▶ _EXERCISE_: Scan the lines below; pull out those with "juga".

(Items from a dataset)
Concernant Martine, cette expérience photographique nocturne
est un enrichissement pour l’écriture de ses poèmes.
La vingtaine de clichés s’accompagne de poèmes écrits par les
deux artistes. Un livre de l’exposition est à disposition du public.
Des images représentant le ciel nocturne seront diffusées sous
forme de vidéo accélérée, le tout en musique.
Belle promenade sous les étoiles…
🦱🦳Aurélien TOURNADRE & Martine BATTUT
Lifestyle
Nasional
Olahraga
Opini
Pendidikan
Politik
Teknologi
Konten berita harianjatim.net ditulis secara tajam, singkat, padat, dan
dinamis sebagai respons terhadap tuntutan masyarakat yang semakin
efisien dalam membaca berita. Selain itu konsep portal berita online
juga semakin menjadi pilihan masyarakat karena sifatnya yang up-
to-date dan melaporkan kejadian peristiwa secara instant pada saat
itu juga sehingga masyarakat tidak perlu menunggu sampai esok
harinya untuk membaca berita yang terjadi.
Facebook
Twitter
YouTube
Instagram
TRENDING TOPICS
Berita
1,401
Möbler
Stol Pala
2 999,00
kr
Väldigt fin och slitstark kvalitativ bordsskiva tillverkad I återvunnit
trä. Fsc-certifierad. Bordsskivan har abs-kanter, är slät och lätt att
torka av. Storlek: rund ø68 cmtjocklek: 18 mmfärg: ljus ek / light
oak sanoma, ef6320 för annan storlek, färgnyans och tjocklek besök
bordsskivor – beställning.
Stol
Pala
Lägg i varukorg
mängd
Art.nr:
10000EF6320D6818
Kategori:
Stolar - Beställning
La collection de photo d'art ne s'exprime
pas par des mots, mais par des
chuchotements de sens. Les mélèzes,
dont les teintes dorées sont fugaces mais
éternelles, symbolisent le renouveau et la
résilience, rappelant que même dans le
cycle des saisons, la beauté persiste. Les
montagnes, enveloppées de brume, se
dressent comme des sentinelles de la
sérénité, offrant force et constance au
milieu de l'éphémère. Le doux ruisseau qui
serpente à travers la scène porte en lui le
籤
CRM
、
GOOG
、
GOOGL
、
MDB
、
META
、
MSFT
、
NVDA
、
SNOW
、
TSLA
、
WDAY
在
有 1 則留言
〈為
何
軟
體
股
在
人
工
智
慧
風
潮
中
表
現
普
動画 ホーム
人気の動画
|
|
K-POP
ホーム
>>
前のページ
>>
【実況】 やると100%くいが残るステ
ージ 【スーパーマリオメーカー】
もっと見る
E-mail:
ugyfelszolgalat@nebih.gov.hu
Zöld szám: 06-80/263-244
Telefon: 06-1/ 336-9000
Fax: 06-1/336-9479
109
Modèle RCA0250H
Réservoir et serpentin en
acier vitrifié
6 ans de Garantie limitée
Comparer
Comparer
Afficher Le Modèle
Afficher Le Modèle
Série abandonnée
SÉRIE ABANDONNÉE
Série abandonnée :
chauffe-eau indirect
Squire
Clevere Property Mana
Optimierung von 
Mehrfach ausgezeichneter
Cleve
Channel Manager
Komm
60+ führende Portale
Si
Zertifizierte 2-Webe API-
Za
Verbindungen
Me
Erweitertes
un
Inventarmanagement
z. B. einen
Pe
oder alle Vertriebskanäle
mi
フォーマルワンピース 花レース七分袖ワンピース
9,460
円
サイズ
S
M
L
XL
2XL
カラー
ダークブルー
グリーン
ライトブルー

▶ _REPLY TO THE TASK_:
juga semakin menjadi pilihan masyarakat karena sifatnya yang up-
itu juga sehingga masyarakat tidak perlu menunggu sampai esok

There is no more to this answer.